Anche se non è certo possibile esporre un argomento tanto complesso in poche pagine, è opportuno richiamare l'attenzione su alcune regole pratiche attuali e proporre qualche riflessione sul loro significato profondo.
1. L'origine della regola
La Torah, in Numeri 15:17-21, comanda:
"Quando arriverete nella terra dove vi conduco, quando mangerete del pane della terra preleverete un'offerta per il Signore; l'inizio del vostro impasto, la Challà (reshith arisotekhem Challà), lo preleverete come offerta."

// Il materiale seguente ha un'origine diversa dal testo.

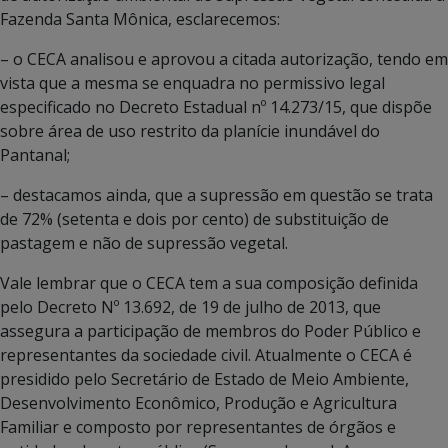
Fazenda Santa Mônica, esclarecemos:
– o CECA analisou e aprovou a citada autorização, tendo em
vista que a mesma se enquadra no permissivo legal
especificado no Decreto Estadual nº 14.273/15, que dispõe
sobre área de uso restrito da planície inundável do
Pantanal;
– destacamos ainda, que a supressão em questão se trata
de 72% (setenta e dois por cento) de substituição de
pastagem e não de supressão vegetal.
Vale lembrar que o CECA tem a sua composição definida
pelo Decreto Nº 13.692, de 19 de julho de 2013, que
assegura a participação de membros do Poder Público e
representantes da sociedade civil. Atualmente o CECA é
presidido pelo Secretário de Estado de Meio Ambiente,
Desenvolvimento Econômico, Produção e Agricultura
Familiar e composto por representantes de órgãos e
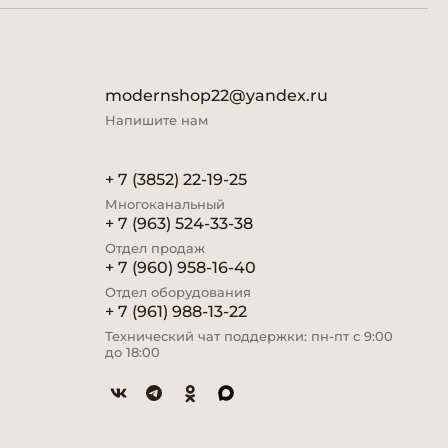
modernshop22@yandex.ru
Напишите нам
+ 7 (3852) 22-19-25
Многоканальный
+ 7 (963) 524-33-38
Отдел продаж
+ 7 (960) 958-16-40
Отдел оборудования
+ 7 (961) 988-13-22
Технический чат поддержки: пн-пт с 9:00
до 18:00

La parola Challà sembra indicare, letteralmente, una focaccia a forma circolare. È una delle offerte che dovevano essere date ai sacerdoti (Kohanim) per il loro sostentamento materiale. Anticamente doveva essere prelevata e consumata in condizioni di purità rituale; oggi, non sussistendo più tali condizioni, la piccola quantità prelevata deve essere bruciata.
2. L'applicazione pratica
Oggi, nella Diaspora, la regola si applica quando si impasta una quantità di farina superiore a 1680 grammi. Prima del prelievo si recita la benedizione:
Barukh Attà Hashem Eloqenu Melekh Ha-olam asher qiddeshanu be-mitzwotav ve-tzivvanu le-hafrish Challà.

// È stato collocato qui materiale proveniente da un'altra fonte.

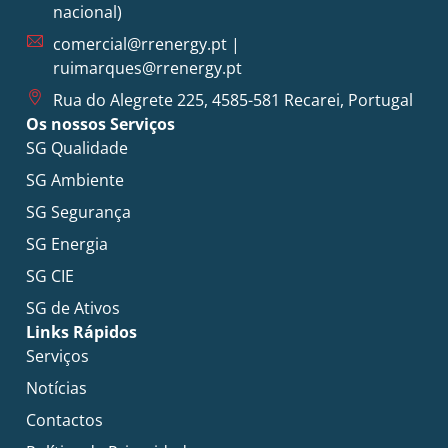
nacional)
comercial@rrenergy.pt
|
ruimarques@rrenergy.pt
Rua do Alegrete 225, 4585-581 Recarei, Portugal
Os nossos Serviços
SG Qualidade
SG Ambiente
SG Segurança
SG Energia
SG CIE
SG de Ativos
Links Rápidos
Serviços
Notícias
Contactos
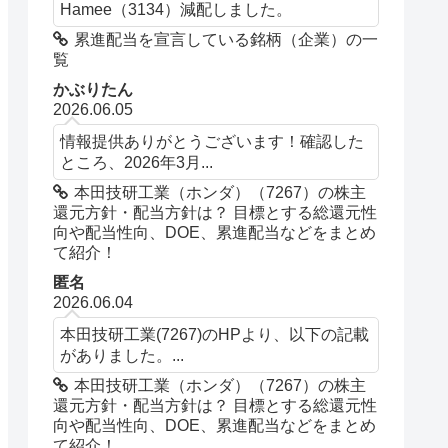
Hamee（3134）減配しました。
累進配当を宣言している銘柄（企業）の一
覧
かぶりたん
2026.06.05
情報提供ありがとうございます！確認した
ところ、2026年3月...
本田技研工業（ホンダ）（7267）の株主
還元方針・配当方針は？ 目標とする総還元性
向や配当性向、DOE、累進配当などをまとめ
て紹介！
匿名
2026.06.04
本田技研工業(7267)のHPより、以下の記載
がありました。...
本田技研工業（ホンダ）（7267）の株主
還元方針・配当方針は？ 目標とする総還元性
向や配当性向、DOE、累進配当などをまとめ
て紹介！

- Sopra i 1680g: prelievo con benedizione.
- Tra 1248g e 1680g: prelievo senza benedizione.
- Sotto i 1248g: nessun obbligo di prelievo.
3. L'orizzonte interpretativo
Nelle riflessioni rabbiniche emergono due linee principali. La prima lega la Challà alla creazione (Bereshit), poiché la Torah usa il termine Reshit ("inizio") per l'offerta. Prelevare la Challà trasforma un atto alimentare in un atto religioso, riconoscendo che il mondo è un dono del Creatore.
La seconda linea, espressa in un Midrash di Rabbi Yossi Ben Ketzarta, afferma che Adamo era la "Challà del mondo". Come la donna mescola l'impasto con l'acqua e poi preleva la porzione sacra, così Dio impastò la polvere della terra con il "vapore" (acqua) per creare l'uomo.
4. Il precetto al femminile
Nella tradizione, la Challà è una delle tre Mitzwot (precetti) fondamentali affidate alla donna, insieme alla Niddà (purezza familiare) e all'accensione dei lumi del sabato (Nerot Shabbat).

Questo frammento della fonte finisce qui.